— REQUIRED ACTION —
Output the data verbatim, with nothing added or dropped.

— THE DATA —
....
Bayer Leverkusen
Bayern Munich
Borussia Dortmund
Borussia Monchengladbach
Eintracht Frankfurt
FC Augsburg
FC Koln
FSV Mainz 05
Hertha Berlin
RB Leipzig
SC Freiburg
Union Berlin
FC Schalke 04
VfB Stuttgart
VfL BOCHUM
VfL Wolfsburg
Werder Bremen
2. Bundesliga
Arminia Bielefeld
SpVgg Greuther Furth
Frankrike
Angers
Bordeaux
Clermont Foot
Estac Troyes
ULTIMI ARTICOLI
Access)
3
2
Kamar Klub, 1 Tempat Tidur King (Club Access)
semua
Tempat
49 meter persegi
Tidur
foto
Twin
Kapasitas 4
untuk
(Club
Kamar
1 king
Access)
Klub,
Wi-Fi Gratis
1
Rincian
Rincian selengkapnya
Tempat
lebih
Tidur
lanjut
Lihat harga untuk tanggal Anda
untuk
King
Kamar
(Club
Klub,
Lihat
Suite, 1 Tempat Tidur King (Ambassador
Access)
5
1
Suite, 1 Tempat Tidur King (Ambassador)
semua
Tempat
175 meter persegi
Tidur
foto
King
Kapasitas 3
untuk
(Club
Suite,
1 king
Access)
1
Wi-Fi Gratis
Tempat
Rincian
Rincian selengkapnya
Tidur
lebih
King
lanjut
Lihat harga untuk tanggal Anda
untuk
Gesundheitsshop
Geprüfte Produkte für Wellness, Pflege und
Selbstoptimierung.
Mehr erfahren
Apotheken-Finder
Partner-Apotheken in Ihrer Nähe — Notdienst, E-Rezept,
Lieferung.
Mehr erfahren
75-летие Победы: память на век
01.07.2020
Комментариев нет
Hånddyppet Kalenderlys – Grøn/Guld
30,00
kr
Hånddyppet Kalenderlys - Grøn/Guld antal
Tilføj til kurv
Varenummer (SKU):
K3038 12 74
....
— WRITTEN ANSWER —
Bayer Leverkusen
Bayern Munich
Borussia Dortmund
Borussia Monchengladbach
Eintracht Frankfurt
FC Augsburg
FC Koln
FSV Mainz 05
Hertha Berlin
RB Leipzig
SC Freiburg
Union Berlin
FC Schalke 04
VfB Stuttgart
VfL BOCHUM
VfL Wolfsburg
Werder Bremen
2. Bundesliga
Arminia Bielefeld
SpVgg Greuther Furth
Frankrike
Angers
Bordeaux
Clermont Foot
Estac Troyes
ULTIMI ARTICOLI
Access)
3
2
Kamar Klub, 1 Tempat Tidur King (Club Access)
semua
Tempat
49 meter persegi
Tidur
foto
Twin
Kapasitas 4
untuk
(Club
Kamar
1 king
Access)
Klub,
Wi-Fi Gratis
1
Rincian
Rincian selengkapnya
Tempat
lebih
Tidur
lanjut
Lihat harga untuk tanggal Anda
untuk
King
Kamar
(Club
Klub,
Lihat
Suite, 1 Tempat Tidur King (Ambassador
Access)
5
1
Suite, 1 Tempat Tidur King (Ambassador)
semua
Tempat
175 meter persegi
Tidur
foto
King
Kapasitas 3
untuk
(Club
Suite,
1 king
Access)
1
Wi-Fi Gratis
Tempat
Rincian
Rincian selengkapnya
Tidur
lebih
King
lanjut
Lihat harga untuk tanggal Anda
untuk
Gesundheitsshop
Geprüfte Produkte für Wellness, Pflege und
Selbstoptimierung.
Mehr erfahren
Apotheken-Finder
Partner-Apotheken in Ihrer Nähe — Notdienst, E-Rezept,
Lieferung.
Mehr erfahren
75-летие Победы: память на век
01.07.2020
Комментариев нет
Hånddyppet Kalenderlys – Grøn/Guld
30,00
kr
Hånddyppet Kalenderlys - Grøn/Guld antal
Tilføj til kurv
Varenummer (SKU):
K3038 12 74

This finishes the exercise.